- **Records for this task**:
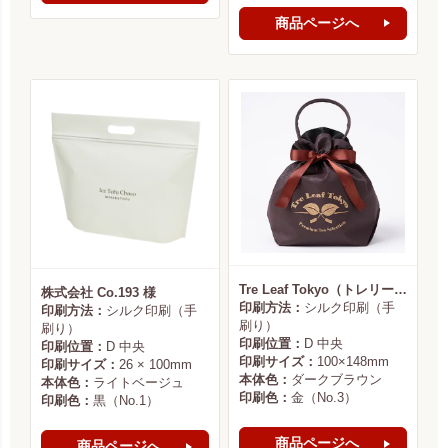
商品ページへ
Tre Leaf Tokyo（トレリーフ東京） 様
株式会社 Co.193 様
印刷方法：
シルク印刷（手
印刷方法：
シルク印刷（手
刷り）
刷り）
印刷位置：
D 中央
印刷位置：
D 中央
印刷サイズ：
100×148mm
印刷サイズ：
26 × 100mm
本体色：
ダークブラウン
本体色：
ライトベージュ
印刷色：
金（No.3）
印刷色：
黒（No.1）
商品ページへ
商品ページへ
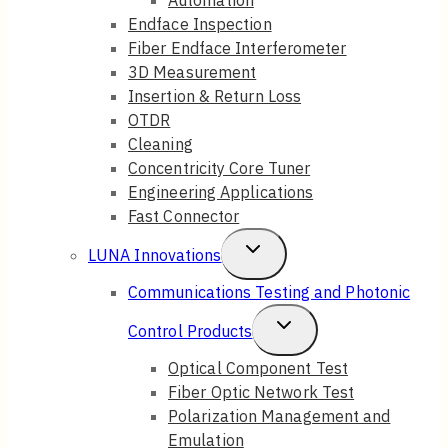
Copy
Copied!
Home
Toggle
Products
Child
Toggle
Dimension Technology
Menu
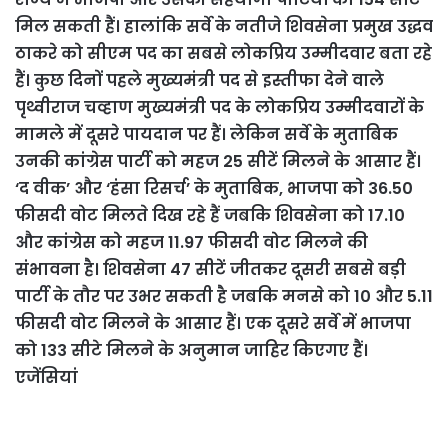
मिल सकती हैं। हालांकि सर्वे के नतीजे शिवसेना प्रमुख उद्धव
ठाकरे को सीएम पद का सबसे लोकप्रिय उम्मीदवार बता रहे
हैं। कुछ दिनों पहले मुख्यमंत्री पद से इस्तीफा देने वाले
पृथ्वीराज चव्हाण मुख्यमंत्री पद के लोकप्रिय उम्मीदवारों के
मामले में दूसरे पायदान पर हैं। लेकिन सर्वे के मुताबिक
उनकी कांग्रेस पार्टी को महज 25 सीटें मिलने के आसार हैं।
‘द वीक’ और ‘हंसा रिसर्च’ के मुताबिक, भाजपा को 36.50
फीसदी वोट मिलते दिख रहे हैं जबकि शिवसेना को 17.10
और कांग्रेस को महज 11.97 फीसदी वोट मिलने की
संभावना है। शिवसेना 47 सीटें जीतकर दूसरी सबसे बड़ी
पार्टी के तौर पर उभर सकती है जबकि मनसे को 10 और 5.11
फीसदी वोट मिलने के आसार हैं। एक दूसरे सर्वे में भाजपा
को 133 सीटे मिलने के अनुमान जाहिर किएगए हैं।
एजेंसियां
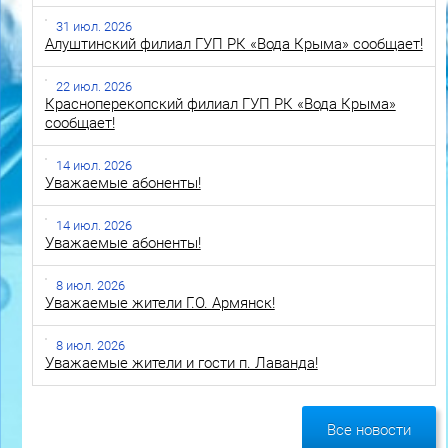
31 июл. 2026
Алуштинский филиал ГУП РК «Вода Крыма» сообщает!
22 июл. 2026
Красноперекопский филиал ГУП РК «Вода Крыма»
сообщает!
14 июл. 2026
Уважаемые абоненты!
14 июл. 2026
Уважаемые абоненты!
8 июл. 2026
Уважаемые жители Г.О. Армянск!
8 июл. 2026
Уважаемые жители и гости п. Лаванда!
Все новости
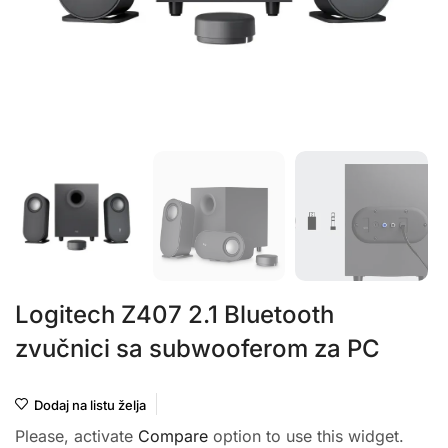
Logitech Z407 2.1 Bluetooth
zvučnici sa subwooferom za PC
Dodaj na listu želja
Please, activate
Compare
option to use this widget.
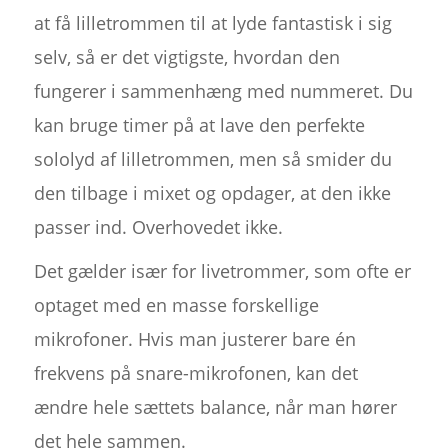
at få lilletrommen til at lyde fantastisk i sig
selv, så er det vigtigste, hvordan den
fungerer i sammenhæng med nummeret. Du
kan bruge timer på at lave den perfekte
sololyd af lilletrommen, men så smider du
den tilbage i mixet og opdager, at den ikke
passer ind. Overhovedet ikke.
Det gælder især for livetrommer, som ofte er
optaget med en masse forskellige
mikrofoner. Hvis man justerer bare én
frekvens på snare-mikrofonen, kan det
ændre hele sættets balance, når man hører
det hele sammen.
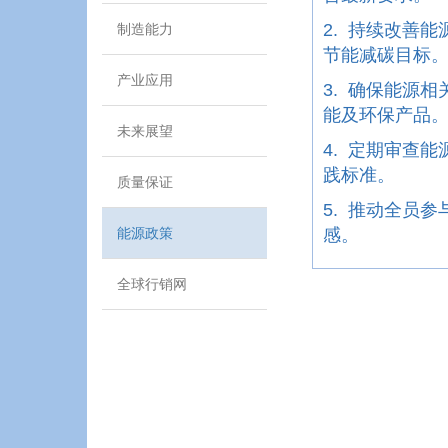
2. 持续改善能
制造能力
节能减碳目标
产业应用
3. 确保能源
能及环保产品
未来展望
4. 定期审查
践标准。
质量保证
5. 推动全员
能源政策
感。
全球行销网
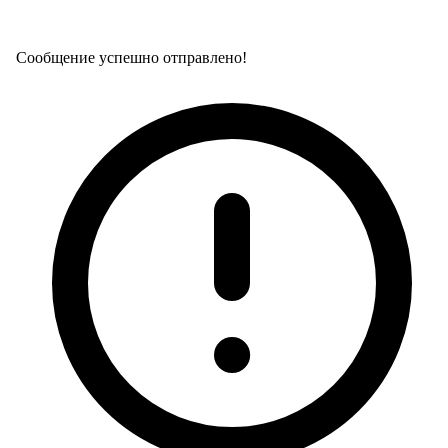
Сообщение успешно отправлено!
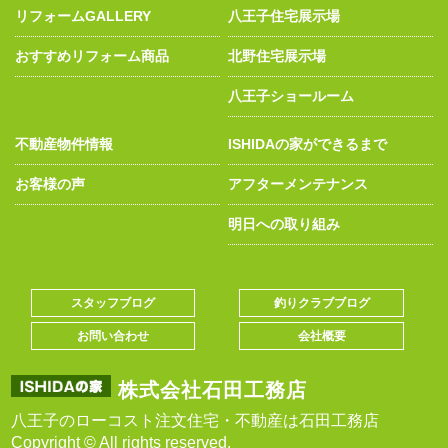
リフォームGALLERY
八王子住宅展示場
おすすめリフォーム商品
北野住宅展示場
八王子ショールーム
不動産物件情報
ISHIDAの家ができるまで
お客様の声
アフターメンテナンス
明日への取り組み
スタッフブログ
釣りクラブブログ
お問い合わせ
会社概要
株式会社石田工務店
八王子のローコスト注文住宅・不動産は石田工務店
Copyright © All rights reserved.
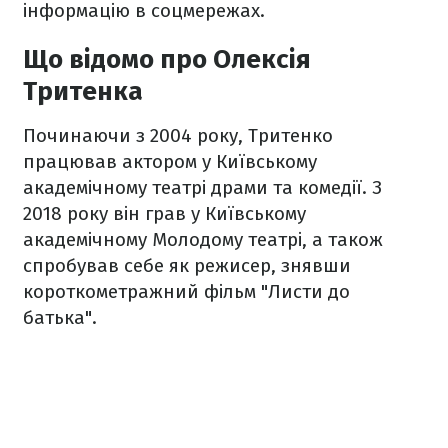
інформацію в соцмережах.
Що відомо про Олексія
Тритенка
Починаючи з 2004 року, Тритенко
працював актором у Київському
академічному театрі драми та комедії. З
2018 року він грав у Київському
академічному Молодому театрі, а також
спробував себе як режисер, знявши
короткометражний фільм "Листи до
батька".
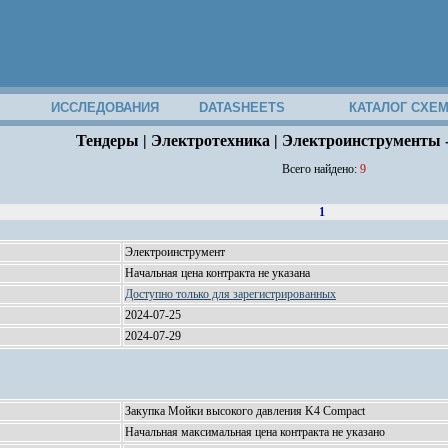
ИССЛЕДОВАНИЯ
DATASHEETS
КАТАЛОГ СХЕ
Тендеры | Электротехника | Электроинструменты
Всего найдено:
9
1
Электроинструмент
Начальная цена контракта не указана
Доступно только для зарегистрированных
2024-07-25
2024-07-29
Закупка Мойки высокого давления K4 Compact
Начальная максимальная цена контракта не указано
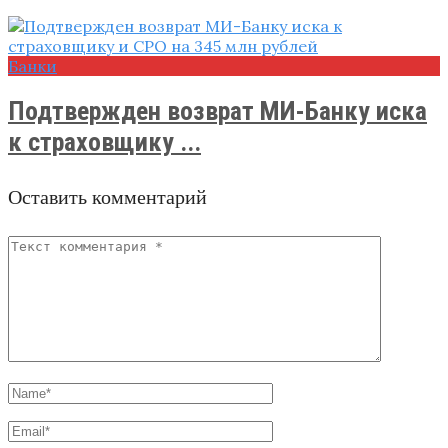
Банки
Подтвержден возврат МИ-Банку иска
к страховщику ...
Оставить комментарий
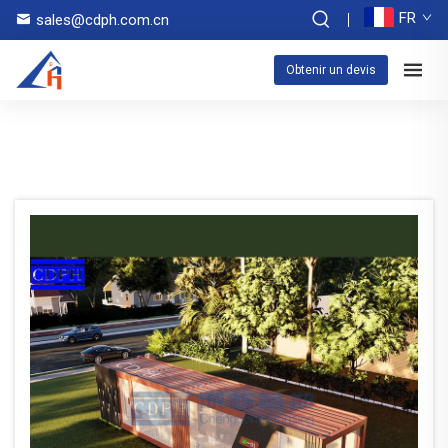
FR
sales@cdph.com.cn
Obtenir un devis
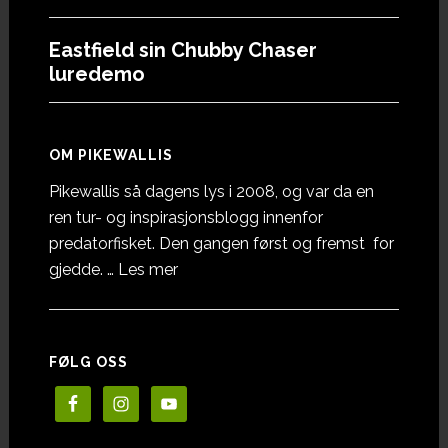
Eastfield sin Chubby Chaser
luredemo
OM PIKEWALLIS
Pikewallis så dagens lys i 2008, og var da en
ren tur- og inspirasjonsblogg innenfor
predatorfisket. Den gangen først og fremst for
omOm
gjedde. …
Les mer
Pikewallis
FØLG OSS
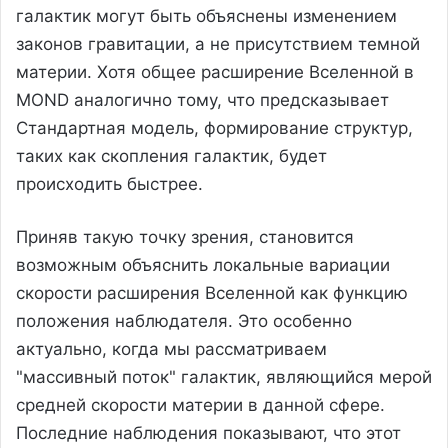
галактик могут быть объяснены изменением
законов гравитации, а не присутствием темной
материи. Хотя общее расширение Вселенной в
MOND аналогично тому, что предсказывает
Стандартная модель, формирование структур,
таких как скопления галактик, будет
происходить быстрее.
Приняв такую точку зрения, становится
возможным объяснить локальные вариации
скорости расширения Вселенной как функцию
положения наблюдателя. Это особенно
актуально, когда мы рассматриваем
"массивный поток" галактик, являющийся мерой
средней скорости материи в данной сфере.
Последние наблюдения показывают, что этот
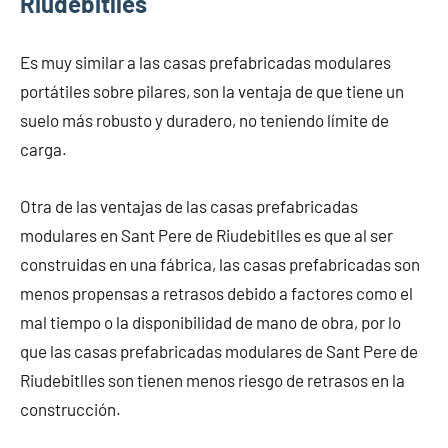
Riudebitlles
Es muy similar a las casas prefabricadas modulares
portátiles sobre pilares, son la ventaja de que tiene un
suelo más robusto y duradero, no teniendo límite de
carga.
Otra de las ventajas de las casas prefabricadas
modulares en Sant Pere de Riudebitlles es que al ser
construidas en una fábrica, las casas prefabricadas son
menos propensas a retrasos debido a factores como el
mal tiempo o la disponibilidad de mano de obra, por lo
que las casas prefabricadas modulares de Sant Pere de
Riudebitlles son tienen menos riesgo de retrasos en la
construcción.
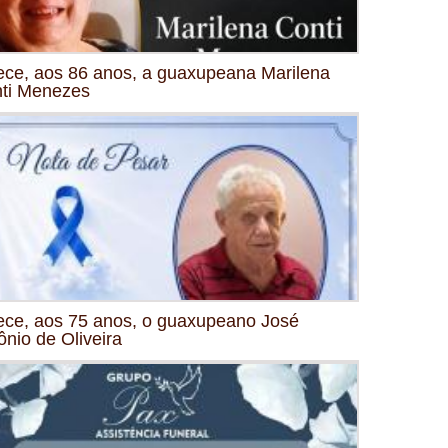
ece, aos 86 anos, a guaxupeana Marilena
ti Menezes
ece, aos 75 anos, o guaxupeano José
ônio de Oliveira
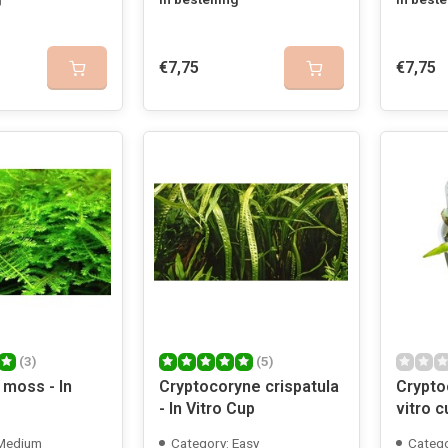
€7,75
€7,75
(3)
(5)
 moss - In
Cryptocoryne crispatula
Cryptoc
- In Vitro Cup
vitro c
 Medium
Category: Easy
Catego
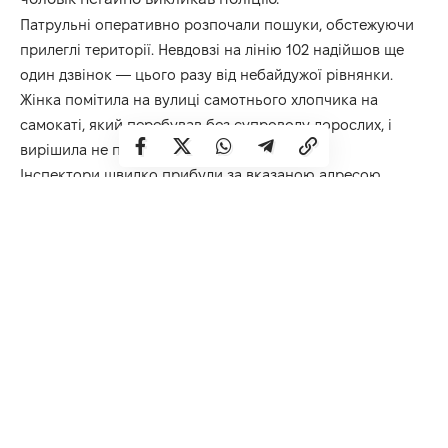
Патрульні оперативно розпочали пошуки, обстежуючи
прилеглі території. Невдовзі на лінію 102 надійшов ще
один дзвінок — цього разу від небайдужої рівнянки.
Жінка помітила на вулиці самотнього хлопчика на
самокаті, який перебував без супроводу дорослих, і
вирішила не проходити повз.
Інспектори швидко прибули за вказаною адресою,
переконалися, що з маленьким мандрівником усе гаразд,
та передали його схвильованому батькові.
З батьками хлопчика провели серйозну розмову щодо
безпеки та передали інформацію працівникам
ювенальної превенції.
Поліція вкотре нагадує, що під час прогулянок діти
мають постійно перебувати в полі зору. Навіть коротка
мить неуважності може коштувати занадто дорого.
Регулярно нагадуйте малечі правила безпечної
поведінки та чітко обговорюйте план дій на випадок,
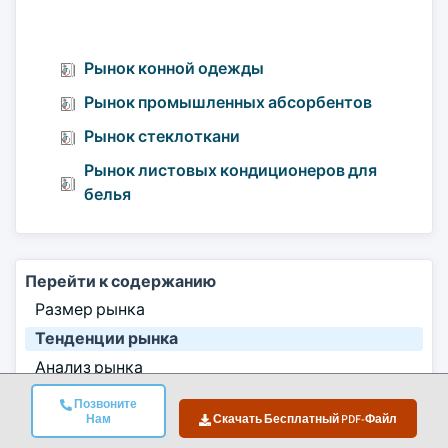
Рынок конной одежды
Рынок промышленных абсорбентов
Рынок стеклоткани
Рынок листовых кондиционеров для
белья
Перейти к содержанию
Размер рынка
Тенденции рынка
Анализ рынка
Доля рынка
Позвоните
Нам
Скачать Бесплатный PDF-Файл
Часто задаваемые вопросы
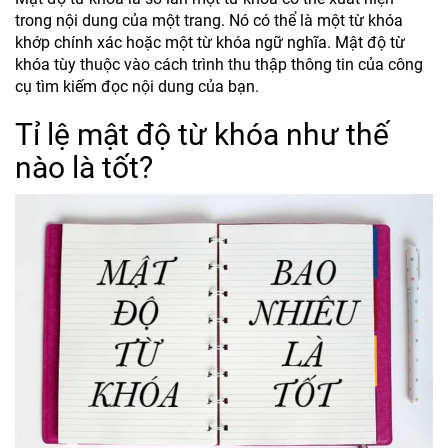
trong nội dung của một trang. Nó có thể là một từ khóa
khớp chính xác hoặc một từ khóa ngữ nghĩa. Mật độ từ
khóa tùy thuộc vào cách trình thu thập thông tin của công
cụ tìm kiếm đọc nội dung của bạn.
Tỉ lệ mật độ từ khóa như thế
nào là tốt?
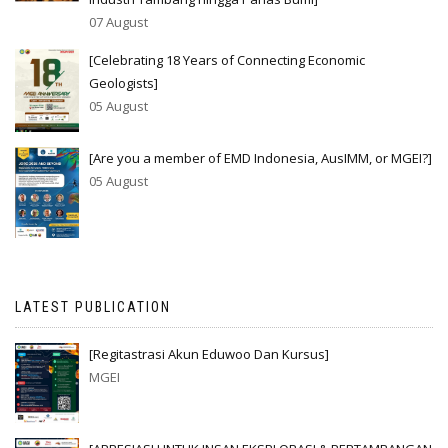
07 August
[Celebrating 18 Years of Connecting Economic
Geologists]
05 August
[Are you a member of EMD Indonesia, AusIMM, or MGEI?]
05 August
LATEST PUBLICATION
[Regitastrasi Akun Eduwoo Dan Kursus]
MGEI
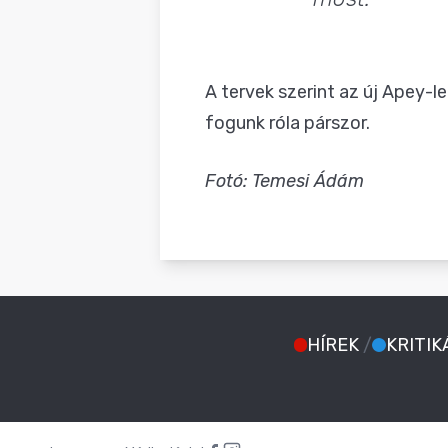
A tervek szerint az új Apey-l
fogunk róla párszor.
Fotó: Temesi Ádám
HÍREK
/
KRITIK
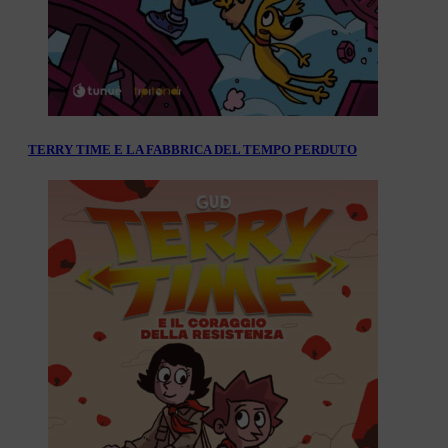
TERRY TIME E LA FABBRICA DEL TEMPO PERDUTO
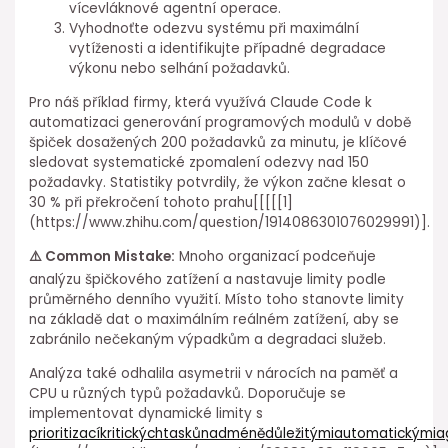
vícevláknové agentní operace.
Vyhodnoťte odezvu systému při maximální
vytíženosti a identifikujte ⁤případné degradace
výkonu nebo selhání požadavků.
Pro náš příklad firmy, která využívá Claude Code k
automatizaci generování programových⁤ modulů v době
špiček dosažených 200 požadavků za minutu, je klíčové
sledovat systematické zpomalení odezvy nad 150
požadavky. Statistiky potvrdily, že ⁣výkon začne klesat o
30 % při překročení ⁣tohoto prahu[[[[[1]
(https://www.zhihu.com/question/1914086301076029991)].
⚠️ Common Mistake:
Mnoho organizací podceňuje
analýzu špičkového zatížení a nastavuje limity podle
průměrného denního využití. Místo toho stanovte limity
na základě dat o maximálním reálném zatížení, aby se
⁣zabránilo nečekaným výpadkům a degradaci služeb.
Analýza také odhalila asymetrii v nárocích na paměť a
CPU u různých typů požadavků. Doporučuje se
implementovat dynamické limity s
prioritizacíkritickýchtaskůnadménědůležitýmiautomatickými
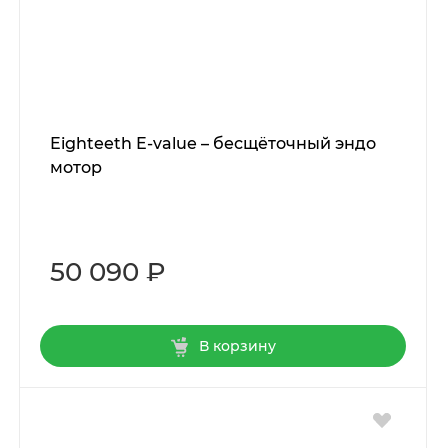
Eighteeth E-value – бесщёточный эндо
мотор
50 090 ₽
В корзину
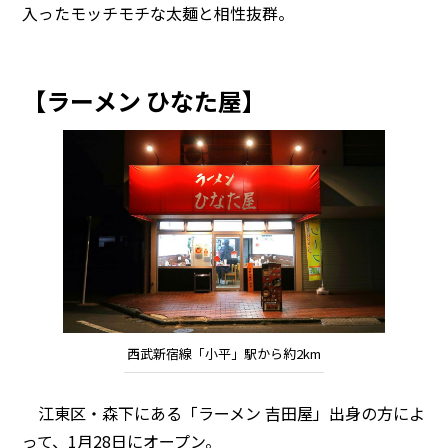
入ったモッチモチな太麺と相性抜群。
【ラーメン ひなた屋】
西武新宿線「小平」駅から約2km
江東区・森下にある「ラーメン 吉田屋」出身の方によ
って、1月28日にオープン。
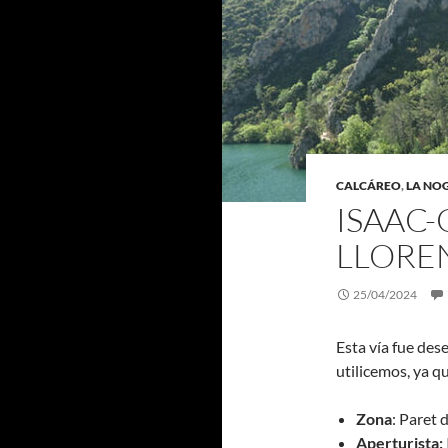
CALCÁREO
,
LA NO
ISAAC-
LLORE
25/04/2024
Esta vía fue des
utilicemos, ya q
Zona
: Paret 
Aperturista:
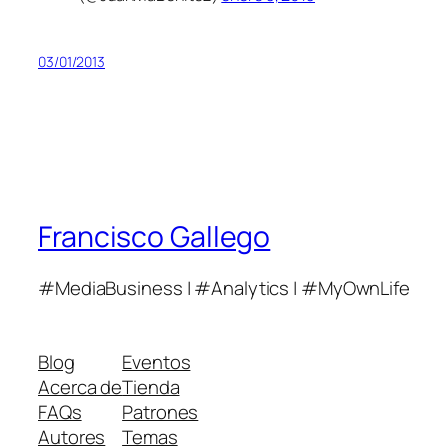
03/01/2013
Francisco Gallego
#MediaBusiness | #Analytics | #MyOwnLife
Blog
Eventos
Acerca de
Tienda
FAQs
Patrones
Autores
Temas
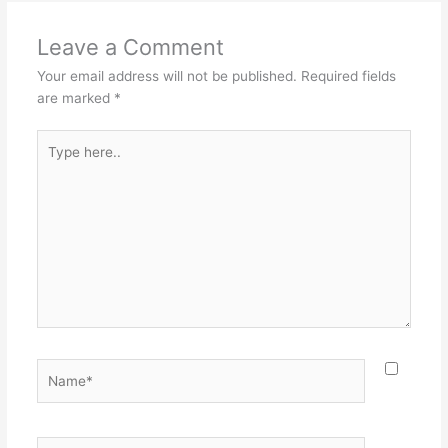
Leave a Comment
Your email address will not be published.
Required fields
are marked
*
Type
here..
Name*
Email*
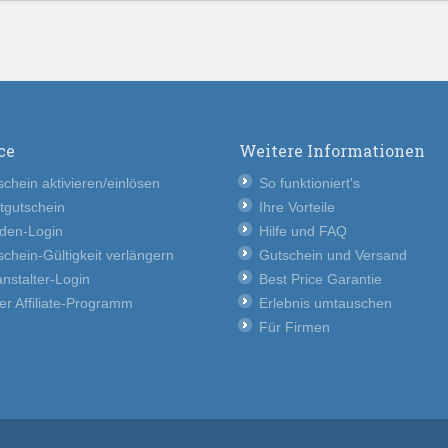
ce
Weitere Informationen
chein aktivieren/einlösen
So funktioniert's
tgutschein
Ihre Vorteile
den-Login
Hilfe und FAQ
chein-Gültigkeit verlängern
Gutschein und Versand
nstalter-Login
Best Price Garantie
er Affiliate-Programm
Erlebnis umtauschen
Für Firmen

- **What to do**: What lines above hold the word "limity"? Pull each one out.

- **Final answer**:
analýzu špičkového zatížení a nastavuje limity podle
průměrného denního využití. Místo toho stanovte limity
implementovat dynamické limity s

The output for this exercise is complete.